=== Data ===
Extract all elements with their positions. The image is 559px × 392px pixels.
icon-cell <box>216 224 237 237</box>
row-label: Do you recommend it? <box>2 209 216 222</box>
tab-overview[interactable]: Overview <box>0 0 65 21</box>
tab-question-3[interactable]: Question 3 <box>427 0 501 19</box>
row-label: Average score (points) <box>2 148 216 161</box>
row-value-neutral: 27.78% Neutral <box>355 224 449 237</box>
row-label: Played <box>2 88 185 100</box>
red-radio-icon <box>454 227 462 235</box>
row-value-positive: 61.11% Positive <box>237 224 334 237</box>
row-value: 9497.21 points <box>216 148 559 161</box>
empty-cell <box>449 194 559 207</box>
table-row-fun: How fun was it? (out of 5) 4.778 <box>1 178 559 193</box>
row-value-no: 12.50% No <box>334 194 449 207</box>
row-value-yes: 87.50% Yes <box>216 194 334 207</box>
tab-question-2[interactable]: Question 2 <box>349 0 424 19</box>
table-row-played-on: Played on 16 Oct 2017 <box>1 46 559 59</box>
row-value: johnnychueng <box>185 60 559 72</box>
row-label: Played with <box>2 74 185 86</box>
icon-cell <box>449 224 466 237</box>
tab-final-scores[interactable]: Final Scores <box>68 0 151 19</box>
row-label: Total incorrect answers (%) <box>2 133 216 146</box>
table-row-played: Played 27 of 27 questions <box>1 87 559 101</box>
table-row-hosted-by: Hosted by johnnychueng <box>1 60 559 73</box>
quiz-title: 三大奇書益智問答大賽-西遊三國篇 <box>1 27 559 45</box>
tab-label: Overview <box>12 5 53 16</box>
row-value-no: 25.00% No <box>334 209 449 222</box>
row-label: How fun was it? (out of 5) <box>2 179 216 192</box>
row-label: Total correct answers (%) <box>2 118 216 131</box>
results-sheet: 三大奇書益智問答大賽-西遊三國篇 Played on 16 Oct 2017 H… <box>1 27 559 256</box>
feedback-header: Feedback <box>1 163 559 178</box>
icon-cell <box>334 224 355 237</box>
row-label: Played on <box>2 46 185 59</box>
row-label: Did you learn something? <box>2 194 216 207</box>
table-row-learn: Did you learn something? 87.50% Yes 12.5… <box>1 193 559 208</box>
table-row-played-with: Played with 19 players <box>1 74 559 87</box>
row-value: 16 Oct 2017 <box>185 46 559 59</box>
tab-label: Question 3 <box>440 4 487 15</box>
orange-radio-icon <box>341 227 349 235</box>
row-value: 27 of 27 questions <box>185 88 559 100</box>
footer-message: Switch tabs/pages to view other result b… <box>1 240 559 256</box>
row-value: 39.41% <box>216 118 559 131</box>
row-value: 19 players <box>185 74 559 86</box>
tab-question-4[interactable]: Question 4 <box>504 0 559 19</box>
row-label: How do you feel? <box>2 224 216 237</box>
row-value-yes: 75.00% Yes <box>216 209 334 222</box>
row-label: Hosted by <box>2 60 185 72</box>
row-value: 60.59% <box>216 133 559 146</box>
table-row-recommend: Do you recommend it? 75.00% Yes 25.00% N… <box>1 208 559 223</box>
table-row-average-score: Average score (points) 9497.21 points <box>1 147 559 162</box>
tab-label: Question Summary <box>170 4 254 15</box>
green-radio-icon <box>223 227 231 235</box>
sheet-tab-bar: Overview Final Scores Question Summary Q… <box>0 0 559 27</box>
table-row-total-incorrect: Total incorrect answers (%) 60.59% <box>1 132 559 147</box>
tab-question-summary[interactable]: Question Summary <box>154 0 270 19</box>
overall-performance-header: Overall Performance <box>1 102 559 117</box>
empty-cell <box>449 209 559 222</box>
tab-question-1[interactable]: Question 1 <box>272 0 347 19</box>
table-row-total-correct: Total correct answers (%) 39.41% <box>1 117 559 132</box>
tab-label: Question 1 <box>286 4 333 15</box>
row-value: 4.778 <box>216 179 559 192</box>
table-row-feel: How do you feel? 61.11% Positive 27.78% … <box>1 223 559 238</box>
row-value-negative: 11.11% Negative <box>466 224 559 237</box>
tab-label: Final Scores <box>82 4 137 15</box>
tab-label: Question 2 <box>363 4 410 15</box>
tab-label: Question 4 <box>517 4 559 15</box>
===
Task brief
Among the entries above, identify all lines with "cell" and copy them.

Exercise response
icon-cell <box>216 224 237 237</box>
empty-cell <box>449 194 559 207</box>
icon-cell <box>449 224 466 237</box>
icon-cell <box>334 224 355 237</box>
empty-cell <box>449 209 559 222</box>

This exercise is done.